START DATA PROVIDED

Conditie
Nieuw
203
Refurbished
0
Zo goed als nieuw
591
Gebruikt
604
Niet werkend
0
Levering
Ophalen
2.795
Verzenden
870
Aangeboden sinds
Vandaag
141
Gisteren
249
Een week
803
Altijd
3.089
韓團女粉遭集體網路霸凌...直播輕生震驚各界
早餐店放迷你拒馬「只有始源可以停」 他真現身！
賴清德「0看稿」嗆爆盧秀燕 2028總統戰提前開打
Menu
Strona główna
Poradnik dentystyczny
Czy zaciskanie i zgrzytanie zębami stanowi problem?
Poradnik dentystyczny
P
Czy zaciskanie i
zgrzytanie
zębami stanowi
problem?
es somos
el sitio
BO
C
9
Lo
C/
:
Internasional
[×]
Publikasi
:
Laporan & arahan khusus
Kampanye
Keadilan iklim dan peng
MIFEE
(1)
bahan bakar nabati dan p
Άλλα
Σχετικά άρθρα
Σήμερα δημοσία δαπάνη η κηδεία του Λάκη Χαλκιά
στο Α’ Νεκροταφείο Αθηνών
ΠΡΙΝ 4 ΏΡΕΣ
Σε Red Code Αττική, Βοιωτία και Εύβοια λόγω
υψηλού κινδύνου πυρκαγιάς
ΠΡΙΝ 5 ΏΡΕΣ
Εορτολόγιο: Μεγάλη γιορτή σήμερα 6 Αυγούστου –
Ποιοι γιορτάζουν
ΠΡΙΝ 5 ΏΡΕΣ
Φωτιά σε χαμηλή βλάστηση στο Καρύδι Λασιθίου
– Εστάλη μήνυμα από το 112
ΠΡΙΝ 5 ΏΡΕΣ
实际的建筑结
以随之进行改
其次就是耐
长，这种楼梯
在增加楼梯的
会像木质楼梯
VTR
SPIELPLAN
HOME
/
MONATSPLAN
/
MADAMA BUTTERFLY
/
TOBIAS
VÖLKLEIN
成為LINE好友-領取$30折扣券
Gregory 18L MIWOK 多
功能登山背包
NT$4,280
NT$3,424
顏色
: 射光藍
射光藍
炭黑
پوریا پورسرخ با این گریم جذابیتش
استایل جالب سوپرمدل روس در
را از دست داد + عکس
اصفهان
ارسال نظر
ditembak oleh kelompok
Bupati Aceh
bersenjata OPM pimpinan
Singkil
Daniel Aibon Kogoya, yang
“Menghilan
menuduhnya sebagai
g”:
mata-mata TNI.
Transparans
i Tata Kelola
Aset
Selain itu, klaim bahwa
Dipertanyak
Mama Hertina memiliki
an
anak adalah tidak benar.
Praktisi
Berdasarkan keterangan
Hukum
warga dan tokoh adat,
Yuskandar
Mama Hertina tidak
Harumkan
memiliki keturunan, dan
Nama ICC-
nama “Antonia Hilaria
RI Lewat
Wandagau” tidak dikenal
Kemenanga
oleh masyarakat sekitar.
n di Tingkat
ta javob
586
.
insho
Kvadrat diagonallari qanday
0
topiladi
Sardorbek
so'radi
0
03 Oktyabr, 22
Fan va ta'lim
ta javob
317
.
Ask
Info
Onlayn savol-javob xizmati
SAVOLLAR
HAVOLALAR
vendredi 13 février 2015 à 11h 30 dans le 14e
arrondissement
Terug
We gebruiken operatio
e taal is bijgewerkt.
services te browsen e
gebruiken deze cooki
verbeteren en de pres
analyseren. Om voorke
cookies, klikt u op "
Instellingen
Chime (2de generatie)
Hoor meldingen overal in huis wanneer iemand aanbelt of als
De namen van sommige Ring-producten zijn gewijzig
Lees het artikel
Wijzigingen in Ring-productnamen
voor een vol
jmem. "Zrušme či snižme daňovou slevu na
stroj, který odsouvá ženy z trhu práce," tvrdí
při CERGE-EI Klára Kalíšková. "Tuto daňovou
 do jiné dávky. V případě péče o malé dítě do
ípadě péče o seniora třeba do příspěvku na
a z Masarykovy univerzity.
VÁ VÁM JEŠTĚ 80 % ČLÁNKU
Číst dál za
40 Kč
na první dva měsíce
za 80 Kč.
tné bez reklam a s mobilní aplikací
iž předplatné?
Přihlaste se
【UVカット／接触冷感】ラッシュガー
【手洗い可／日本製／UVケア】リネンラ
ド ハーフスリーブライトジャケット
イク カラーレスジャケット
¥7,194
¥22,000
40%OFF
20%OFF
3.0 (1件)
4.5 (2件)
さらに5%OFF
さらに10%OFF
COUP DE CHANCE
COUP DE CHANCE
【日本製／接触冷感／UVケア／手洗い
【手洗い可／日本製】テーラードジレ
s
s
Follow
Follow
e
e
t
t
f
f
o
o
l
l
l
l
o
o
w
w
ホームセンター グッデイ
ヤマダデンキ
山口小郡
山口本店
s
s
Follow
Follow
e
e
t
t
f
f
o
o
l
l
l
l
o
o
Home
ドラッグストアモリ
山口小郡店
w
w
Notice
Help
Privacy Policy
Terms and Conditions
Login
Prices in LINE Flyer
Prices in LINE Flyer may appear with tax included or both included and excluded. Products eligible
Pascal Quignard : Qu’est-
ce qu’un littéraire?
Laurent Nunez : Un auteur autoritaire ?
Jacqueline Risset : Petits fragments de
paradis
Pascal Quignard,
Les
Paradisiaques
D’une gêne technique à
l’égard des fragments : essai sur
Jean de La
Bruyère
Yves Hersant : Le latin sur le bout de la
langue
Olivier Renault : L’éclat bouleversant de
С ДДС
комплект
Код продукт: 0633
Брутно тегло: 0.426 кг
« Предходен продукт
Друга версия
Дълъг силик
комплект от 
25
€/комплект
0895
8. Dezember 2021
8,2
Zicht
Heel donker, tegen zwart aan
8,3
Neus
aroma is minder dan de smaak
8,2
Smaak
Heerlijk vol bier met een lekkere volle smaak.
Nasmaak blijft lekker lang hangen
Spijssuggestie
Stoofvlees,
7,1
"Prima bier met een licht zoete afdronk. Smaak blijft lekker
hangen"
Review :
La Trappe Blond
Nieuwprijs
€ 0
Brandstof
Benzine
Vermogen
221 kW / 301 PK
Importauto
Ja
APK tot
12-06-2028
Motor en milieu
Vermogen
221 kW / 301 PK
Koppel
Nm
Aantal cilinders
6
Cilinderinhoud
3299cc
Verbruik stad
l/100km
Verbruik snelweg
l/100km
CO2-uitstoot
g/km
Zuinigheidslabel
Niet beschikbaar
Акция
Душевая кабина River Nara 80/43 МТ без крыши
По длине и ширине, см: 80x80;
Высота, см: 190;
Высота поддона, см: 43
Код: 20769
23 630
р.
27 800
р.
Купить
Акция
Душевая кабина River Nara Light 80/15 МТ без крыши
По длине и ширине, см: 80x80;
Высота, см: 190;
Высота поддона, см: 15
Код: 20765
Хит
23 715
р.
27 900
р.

END DATA PROVIDED

— ABOUT THIS EXERCISE —
Return every line above exactly.

— WRITTEN ANSWER —
Conditie
Nieuw
203
Refurbished
0
Zo goed als nieuw
591
Gebruikt
604
Niet werkend
0
Levering
Ophalen
2.795
Verzenden
870
Aangeboden sinds
Vandaag
141
Gisteren
249
Een week
803
Altijd
3.089
韓團女粉遭集體網路霸凌...直播輕生震驚各界
早餐店放迷你拒馬「只有始源可以停」 他真現身！
賴清德「0看稿」嗆爆盧秀燕 2028總統戰提前開打
Menu
Strona główna
Poradnik dentystyczny
Czy zaciskanie i zgrzytanie zębami stanowi problem?
Poradnik dentystyczny
P
Czy zaciskanie i
zgrzytanie
zębami stanowi
problem?
es somos
el sitio
BO
C
9
Lo
C/
:
Internasional
[×]
Publikasi
:
Laporan & arahan khusus
Kampanye
Keadilan iklim dan peng
MIFEE
(1)
bahan bakar nabati dan p
Άλλα
Σχετικά άρθρα
Σήμερα δημοσία δαπάνη η κηδεία του Λάκη Χαλκιά
στο Α’ Νεκροταφείο Αθηνών
ΠΡΙΝ 4 ΏΡΕΣ
Σε Red Code Αττική, Βοιωτία και Εύβοια λόγω
υψηλού κινδύνου πυρκαγιάς
ΠΡΙΝ 5 ΏΡΕΣ
Εορτολόγιο: Μεγάλη γιορτή σήμερα 6 Αυγούστου –
Ποιοι γιορτάζουν
ΠΡΙΝ 5 ΏΡΕΣ
Φωτιά σε χαμηλή βλάστηση στο Καρύδι Λασιθίου
– Εστάλη μήνυμα από το 112
ΠΡΙΝ 5 ΏΡΕΣ
实际的建筑结
以随之进行改
其次就是耐
长，这种楼梯
在增加楼梯的
会像木质楼梯
VTR
SPIELPLAN
HOME
/
MONATSPLAN
/
MADAMA BUTTERFLY
/
TOBIAS
VÖLKLEIN
成為LINE好友-領取$30折扣券
Gregory 18L MIWOK 多
功能登山背包
NT$4,280
NT$3,424
顏色
: 射光藍
射光藍
炭黑
پوریا پورسرخ با این گریم جذابیتش
استایل جالب سوپرمدل روس در
را از دست داد + عکس
اصفهان
ارسال نظر
ditembak oleh kelompok
Bupati Aceh
bersenjata OPM pimpinan
Singkil
Daniel Aibon Kogoya, yang
“Menghilan
menuduhnya sebagai
g”:
mata-mata TNI.
Transparans
i Tata Kelola
Aset
Selain itu, klaim bahwa
Dipertanyak
Mama Hertina memiliki
an
anak adalah tidak benar.
Praktisi
Berdasarkan keterangan
Hukum
warga dan tokoh adat,
Yuskandar
Mama Hertina tidak
Harumkan
memiliki keturunan, dan
Nama ICC-
nama “Antonia Hilaria
RI Lewat
Wandagau” tidak dikenal
Kemenanga
oleh masyarakat sekitar.
n di Tingkat
ta javob
586
.
insho
Kvadrat diagonallari qanday
0
topiladi
Sardorbek
so'radi
0
03 Oktyabr, 22
Fan va ta'lim
ta javob
317
.
Ask
Info
Onlayn savol-javob xizmati
SAVOLLAR
HAVOLALAR
vendredi 13 février 2015 à 11h 30 dans le 14e
arrondissement
Terug
We gebruiken operatio
e taal is bijgewerkt.
services te browsen e
gebruiken deze cooki
verbeteren en de pres
analyseren. Om voorke
cookies, klikt u op "
Instellingen
Chime (2de generatie)
Hoor meldingen overal in huis wanneer iemand aanbelt of als
De namen van sommige Ring-producten zijn gewijzig
Lees het artikel
Wijzigingen in Ring-productnamen
voor een vol
jmem. "Zrušme či snižme daňovou slevu na
stroj, který odsouvá ženy z trhu práce," tvrdí
při CERGE-EI Klára Kalíšková. "Tuto daňovou
 do jiné dávky. V případě péče o malé dítě do
ípadě péče o seniora třeba do příspěvku na
a z Masarykovy univerzity.
VÁ VÁM JEŠTĚ 80 % ČLÁNKU
Číst dál za
40 Kč
na první dva měsíce
za 80 Kč.
tné bez reklam a s mobilní aplikací
iž předplatné?
Přihlaste se
【UVカット／接触冷感】ラッシュガー
【手洗い可／日本製／UVケア】リネンラ
ド ハーフスリーブライトジャケット
イク カラーレスジャケット
¥7,194
¥22,000
40%OFF
20%OFF
3.0 (1件)
4.5 (2件)
さらに5%OFF
さらに10%OFF
COUP DE CHANCE
COUP DE CHANCE
【日本製／接触冷感／UVケア／手洗い
【手洗い可／日本製】テーラードジレ
s
s
Follow
Follow
e
e
t
t
f
f
o
o
l
l
l
l
o
o
w
w
ホームセンター グッデイ
ヤマダデンキ
山口小郡
山口本店
s
s
Follow
Follow
e
e
t
t
f
f
o
o
l
l
l
l
o
o
Home
ドラッグストアモリ
山口小郡店
w
w
Notice
Help
Privacy Policy
Terms and Conditions
Login
Prices in LINE Flyer
Prices in LINE Flyer may appear with tax included or both included and excluded. Products eligible
Pascal Quignard : Qu’est-
ce qu’un littéraire?
Laurent Nunez : Un auteur autoritaire ?
Jacqueline Risset : Petits fragments de
paradis
Pascal Quignard,
Les
Paradisiaques
D’une gêne technique à
l’égard des fragments : essai sur
Jean de La
Bruyère
Yves Hersant : Le latin sur le bout de la
langue
Olivier Renault : L’éclat bouleversant de
С ДДС
комплект
Код продукт: 0633
Брутно тегло: 0.426 кг
« Предходен продукт
Друга версия
Дълъг силик
комплект от 
25
€/комплект
0895
8. Dezember 2021
8,2
Zicht
Heel donker, tegen zwart aan
8,3
Neus
aroma is minder dan de smaak
8,2
Smaak
Heerlijk vol bier met een lekkere volle smaak.
Nasmaak blijft lekker lang hangen
Spijssuggestie
Stoofvlees,
7,1
"Prima bier met een licht zoete afdronk. Smaak blijft lekker
hangen"
Review :
La Trappe Blond
Nieuwprijs
€ 0
Brandstof
Benzine
Vermogen
221 kW / 301 PK
Importauto
Ja
APK tot
12-06-2028
Motor en milieu
Vermogen
221 kW / 301 PK
Koppel
Nm
Aantal cilinders
6
Cilinderinhoud
3299cc
Verbruik stad
l/100km
Verbruik snelweg
l/100km
CO2-uitstoot
g/km
Zuinigheidslabel
Niet beschikbaar
Акция
Душевая кабина River Nara 80/43 МТ без крыши
По длине и ширине, см: 80x80;
Высота, см: 190;
Высота поддона, см: 43
Код: 20769
23 630
р.
27 800
р.
Купить
Акция
Душевая кабина River Nara Light 80/15 МТ без крыши
По длине и ширине, см: 80x80;
Высота, см: 190;
Высота поддона, см: 15
Код: 20765
Хит
23 715
р.
27 900
р.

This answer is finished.